Spansion(R) Announces Reduction in Force | Cypress Semiconductor
Spansion(R) Announces Reduction in Force
SUNNYVALE, Calif., Feb 23, 2009 -- Spansion (Nasdaq: SPSN) announced today that it is reducing its global work force by approximately 3,000 employees, or 35 percent. The majority of the positions affected are at Spansion's global manufacturing sites, as the company resizes the organization due to current market conditions. This action is taken in an effort to further reduce costs as Spansion continues its restructuring efforts and explores various strategic alternatives.
"The global recession is forcing us to make this very difficult decision in order to bring our costs in line with the current expectations for significantly reduced revenues," said John Kispert, Spansion president and CEO. "This action was not undertaken lightly given its impact on our employees and their families. However, we have a responsibility to preserve the value of the enterprise as we pursue our goal of positioning Spansion for a recovery through a restructuring and/or sale."
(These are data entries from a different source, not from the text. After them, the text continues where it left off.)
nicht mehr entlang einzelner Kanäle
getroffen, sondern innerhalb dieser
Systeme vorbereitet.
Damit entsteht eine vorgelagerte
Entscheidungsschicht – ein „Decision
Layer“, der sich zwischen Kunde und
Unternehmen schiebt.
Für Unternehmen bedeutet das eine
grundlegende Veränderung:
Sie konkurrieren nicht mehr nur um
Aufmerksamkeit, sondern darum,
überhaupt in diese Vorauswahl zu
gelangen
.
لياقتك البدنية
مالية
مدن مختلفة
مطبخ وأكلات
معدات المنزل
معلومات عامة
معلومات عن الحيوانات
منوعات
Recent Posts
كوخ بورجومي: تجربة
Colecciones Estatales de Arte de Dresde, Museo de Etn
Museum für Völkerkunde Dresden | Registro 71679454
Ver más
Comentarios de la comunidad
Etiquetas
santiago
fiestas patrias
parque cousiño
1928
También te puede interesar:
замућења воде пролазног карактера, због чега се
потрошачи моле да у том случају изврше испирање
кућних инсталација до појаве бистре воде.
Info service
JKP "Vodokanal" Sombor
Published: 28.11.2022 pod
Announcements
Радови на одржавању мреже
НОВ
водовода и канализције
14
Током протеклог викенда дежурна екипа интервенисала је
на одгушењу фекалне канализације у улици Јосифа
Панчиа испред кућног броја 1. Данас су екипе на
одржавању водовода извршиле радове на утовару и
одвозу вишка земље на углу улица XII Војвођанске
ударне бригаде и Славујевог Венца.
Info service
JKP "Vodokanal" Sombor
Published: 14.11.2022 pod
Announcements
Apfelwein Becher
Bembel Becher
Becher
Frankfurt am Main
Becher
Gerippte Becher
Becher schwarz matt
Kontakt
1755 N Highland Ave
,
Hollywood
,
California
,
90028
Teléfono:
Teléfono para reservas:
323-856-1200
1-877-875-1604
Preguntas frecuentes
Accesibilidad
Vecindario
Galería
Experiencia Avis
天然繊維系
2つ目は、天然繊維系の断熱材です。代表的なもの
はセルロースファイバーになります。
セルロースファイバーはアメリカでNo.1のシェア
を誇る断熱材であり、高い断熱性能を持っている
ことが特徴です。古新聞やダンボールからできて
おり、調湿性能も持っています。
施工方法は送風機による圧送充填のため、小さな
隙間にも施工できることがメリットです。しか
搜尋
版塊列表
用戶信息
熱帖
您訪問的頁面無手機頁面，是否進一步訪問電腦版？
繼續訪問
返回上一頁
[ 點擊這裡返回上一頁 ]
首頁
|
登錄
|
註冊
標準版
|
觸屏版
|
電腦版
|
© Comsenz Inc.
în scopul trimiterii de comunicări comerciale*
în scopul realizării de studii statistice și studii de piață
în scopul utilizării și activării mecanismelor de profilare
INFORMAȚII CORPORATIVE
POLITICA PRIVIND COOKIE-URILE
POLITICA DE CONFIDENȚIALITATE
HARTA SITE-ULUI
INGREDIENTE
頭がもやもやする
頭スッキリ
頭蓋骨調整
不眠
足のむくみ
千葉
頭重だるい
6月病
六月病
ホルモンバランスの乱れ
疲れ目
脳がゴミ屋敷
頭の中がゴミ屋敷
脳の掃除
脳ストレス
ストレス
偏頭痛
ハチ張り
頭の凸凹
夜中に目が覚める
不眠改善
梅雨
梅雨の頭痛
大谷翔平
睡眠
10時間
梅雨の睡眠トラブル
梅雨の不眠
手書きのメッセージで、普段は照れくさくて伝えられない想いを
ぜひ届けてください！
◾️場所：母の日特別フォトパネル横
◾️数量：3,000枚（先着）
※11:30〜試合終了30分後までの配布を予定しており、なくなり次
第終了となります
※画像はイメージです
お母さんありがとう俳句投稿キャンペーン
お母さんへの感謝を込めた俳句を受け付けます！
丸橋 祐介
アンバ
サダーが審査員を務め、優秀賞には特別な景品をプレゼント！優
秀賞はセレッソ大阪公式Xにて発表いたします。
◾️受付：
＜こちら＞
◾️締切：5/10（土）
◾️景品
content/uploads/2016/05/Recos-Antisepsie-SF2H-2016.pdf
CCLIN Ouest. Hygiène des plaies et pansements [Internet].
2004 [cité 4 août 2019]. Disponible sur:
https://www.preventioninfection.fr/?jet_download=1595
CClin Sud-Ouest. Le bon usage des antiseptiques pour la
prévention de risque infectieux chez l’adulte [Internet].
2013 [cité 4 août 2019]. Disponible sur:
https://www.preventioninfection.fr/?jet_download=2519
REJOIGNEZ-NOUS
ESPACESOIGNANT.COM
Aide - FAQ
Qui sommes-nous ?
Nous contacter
The company expects that when complete, this reduction in force will result in approximately $25 million in cash charges, during the first half of 2009. The company believes this reduction in force will provide it with annual cash cost savings of approximately $225 million.
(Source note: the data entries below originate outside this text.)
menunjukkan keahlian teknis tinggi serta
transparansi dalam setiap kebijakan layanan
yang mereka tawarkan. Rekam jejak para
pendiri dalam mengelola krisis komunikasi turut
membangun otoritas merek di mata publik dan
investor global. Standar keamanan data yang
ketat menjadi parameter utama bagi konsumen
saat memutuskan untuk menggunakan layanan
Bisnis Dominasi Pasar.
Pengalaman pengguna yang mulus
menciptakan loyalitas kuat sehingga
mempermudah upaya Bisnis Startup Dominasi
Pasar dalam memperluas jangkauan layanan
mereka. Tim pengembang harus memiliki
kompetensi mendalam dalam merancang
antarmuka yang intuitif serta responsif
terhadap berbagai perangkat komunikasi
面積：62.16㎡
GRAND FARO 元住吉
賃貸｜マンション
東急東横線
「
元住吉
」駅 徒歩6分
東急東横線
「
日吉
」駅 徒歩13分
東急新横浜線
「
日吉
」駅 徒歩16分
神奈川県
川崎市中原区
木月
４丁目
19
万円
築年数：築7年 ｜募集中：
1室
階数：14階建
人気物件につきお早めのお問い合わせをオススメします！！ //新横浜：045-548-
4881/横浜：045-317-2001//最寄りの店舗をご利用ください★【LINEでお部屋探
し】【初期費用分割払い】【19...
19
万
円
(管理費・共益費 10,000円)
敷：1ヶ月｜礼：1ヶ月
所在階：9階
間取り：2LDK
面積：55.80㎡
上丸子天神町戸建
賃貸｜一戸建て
Spansion is a leading Flash memory solutions provider, dedicated to enabling, storing and protecting digital content in wireless, automotive, networking and consumer electronics applications. Spansion, previously a joint venture of AMD and Fujitsu, is the largest company in the world dedicated exclusively to designing, developing, manufacturing, marketing, selling and licensing Flash memory solutions. For more information, visit http://www.spansion.com.
Spansion(R), the Spansion logo, MirrorBit(R), MirrorBit(R) Eclipse(TM), ORNAND(TM), ORNAND2(TM), HD-SIM(TM), Spansion(R) EcoRAM(TM) and combinations thereof, are trademarks of Spansion LLC in the United States and other countries. Other names used are for informational purposes only and may be trademarks of their respective owners.
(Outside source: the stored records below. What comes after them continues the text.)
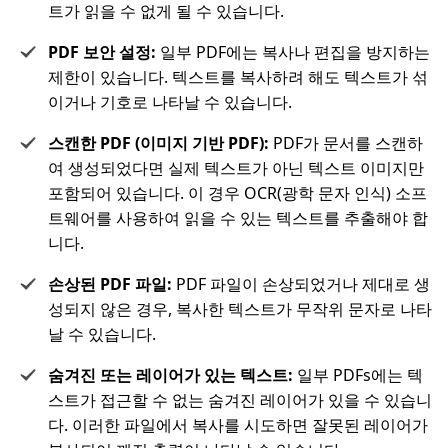
트가 읽을 수 없게 될 수 있습니다.
PDF 보안 설정:
일부 PDF에는 복사나 편집을 방지하는
제한이 있습니다. 텍스트를 복사하려 해도 텍스트가 섞
이거나 기호로 나타날 수 있습니다.
스캔한 PDF (이미지 기반 PDF):
PDF가 문서를 스캔하
여 생성되었다면 실제 텍스트가 아닌 텍스트 이미지만
포함되어 있습니다. 이 경우 OCR(광학 문자 인식) 소프
트웨어를 사용하여 읽을 수 있는 텍스트를 추출해야 합
니다.
손상된 PDF 파일:
PDF 파일이 손상되었거나 제대로 생
성되지 않은 경우, 복사한 텍스트가 무작위 문자로 나타
날 수 있습니다.
숨겨진 또는 레이어가 있는 텍스트:
일부 PDFs에는 텍
스트가 접근할 수 없는 숨겨진 레이어가 있을 수 있습니
다. 이러한 파일에서 복사를 시도하면 잘못된 레이어가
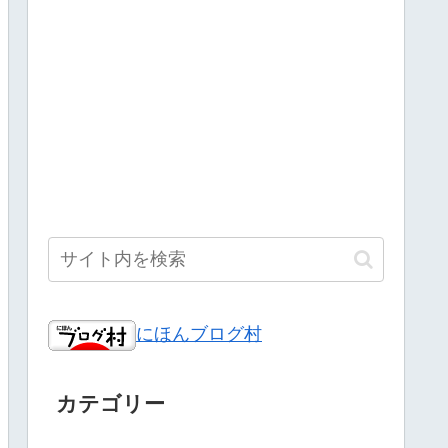
にほんブログ村
カテゴリー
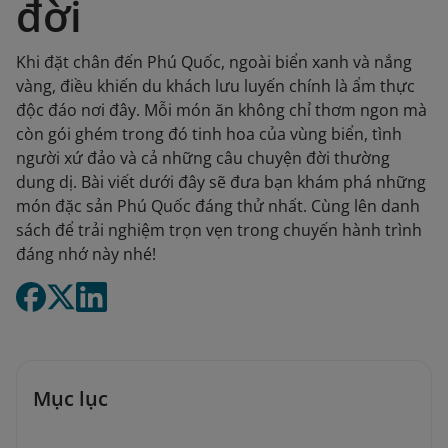
đời
Khi đặt chân đến Phú Quốc, ngoài biển xanh và nắng
vàng, điều khiến du khách lưu luyến chính là ẩm thực
độc đáo nơi đây. Mỗi món ăn không chỉ thơm ngon mà
còn gói ghém trong đó tinh hoa của vùng biển, tình
người xứ đảo và cả những câu chuyện đời thường
dung dị. Bài viết dưới đây sẽ đưa bạn khám phá những
món đặc sản Phú Quốc đáng thử nhất. Cùng lên danh
sách để trải nghiệm trọn vẹn trong chuyến hành trình
đáng nhớ này nhé!
Mục lục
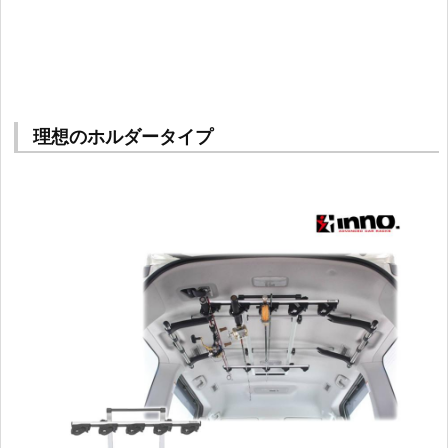
理想のホルダータイプ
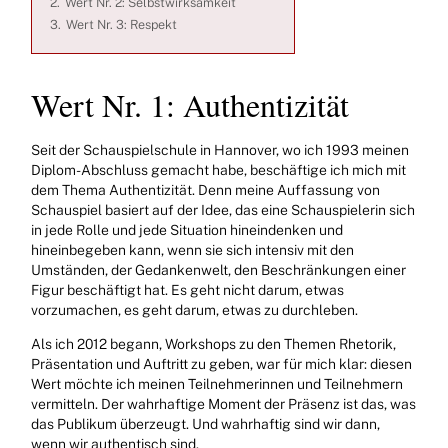
2.
Wert Nr. 2: Selbstwirksamkeit
3.
Wert Nr. 3: Respekt
Wert Nr. 1: Authentizität
Seit der Schauspielschule in Hannover, wo ich 1993 meinen
Diplom-Abschluss gemacht habe, beschäftige ich mich mit
dem Thema Authentizität. Denn meine Auffassung von
Schauspiel basiert auf der Idee, das eine Schauspielerin sich
in jede Rolle und jede Situation hineindenken und
hineinbegeben kann, wenn sie sich intensiv mit den
Umständen, der Gedankenwelt, den Beschränkungen einer
Figur beschäftigt hat. Es geht nicht darum, etwas
vorzumachen, es geht darum, etwas zu durchleben.
Als ich 2012 begann, Workshops zu den Themen Rhetorik,
Präsentation und Auftritt zu geben, war für mich klar: diesen
Wert möchte ich meinen Teilnehmerinnen und Teilnehmern
vermitteln. Der wahrhaftige Moment der Präsenz ist das, was
das Publikum überzeugt. Und wahrhaftig sind wir dann,
wenn wir authentisch sind.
This release contains forward-looking statements made pursuant to the safe harbor provisions of the Private Securities Litigation Reform Act of 1995. Investors are cautioned that these forward-looking statements involve risks and uncertainties that could cause actual results to differ materially from those statements. These risks and uncertainties include: Spansion's ability to manage operations as it transitions to a reduced workforce; the inability to capture anticipated cost savings related to the reduction in force; and Spansion's ability to successfully explore, negotiate and conclude any strategic alternative or restructuring. In addition, the instability of the global economy and tight credit markets could continue to adversely impact Spansion's business in several respects including adversely impacting credit quality and insolvency risk of the company and its customers and business partners, including suppliers and distributors; bookings; and reductions and deferrals of demand for Spansion products. The company urges investors to review in detail the risks and uncertainties discussed in the company's Securities and Exchange Commission filings, including but not limited to the company's Annual Report on Form 10-K for the fiscal year ended December 30, 2007 and the company's Quarterly Report on Form 10-Q for the fiscal quarter ended September 28, 2008. Unless otherwise required by applicable laws, the company undertakes no obligation to update or revise any forward-looking statements, whether as a result of new information, future events or otherwise.